Authors of a stalled Senate climate and energy bill Tuesday offered to compromise to break the logjam, but insisted after talks with President Barack Obama that it must put a price on carbon.

The White House said Obama remained confident a bill would pass this year, but his Republican foes offered no sign they would water down their opposition to an approach they have branded an "energy" tax on struggling consumers.

Obama is seeking to seize on the aftermath of the worst US environmental disaster in the Gulf of Mexico to create new momentum behind the bill, and called key players in the debate in the Senate to a White House meeting.

Democratic Senator John Kerry and independent Senator Joseph Lieberman emerged from the talks offering to tone down aspects of the bill in a bid to trigger movement after the legislation stalled amid bipartisan gridlock.

"Senator Lieberman and I … we are trying to find the place of compromise here, all of us have to compromise," said Kerry.

"We believe we have already compromised significantly, but we are prepared to compromise further."

Lieberman said he believed that there had been a breakthrough during the meeting, saying some senators who are on the record as opposing the bill signaled willingness to embrace some limited cap-and-trade system.

The Connecticut lawmaker said the president had made a "very passionate" argument that the best way to cut US greenhouse gas emissions was to force "polluters to pay and putting a price on carbon pollution."

But Republican Senator Lisa Murkowski emerged from the meeting saying Republicans would not water down opposition to a system in which polluting companies would buy and sell credits related to their level of pollution.

"The President mentioned, appropriately so, that the thing that Americans are thinking about first and foremost right now is jobs and the state of our economy," she said.

"That's why I believe that a cap-and-trade provision will not be included, because that is a hit to our economy that we simply cannot afford at this point in time."
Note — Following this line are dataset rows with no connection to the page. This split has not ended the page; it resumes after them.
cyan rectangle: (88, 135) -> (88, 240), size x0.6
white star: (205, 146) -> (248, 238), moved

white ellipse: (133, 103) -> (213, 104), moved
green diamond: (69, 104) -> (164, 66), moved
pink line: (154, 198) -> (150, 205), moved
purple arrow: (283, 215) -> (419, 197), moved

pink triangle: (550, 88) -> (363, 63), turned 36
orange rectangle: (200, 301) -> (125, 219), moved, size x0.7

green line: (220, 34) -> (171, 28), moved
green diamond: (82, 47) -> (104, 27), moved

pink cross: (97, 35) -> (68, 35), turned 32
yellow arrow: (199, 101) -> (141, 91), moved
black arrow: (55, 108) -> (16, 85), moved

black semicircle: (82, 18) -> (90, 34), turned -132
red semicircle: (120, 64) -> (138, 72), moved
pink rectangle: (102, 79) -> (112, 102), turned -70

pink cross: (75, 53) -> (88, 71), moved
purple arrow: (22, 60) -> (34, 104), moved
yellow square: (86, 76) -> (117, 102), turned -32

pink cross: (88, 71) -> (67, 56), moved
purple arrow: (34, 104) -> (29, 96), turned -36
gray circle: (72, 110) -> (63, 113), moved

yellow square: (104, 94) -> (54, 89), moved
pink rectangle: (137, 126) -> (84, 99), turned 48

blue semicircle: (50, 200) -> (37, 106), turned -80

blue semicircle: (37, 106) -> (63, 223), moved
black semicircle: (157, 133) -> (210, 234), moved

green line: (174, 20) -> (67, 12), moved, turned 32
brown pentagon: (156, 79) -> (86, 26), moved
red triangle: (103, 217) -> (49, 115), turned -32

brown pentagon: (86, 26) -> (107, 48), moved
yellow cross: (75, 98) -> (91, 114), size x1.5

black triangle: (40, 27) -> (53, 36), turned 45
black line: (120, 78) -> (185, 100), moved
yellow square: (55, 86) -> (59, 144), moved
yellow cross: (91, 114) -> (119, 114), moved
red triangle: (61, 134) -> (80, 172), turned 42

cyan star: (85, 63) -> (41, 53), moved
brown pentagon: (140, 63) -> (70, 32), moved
Republicans argue that utilities would simply pass on the cost of a cap and trade system to consumers in a de-facto "energy tax" which would further slow the economic rebound.

In a statement after the meeting, the White House said there was agreement "on the sense of urgency required to move forward with legislation and the president is confident that we will be able to get something done this year."

The meeting also came as King Abdullah of Saudi Arabia — a key US oil supplier — paid a delayed visit to the White House.

The Kerry-Lieberman bill aims to cut greenhouse gases by 17 percent from 2005 levels.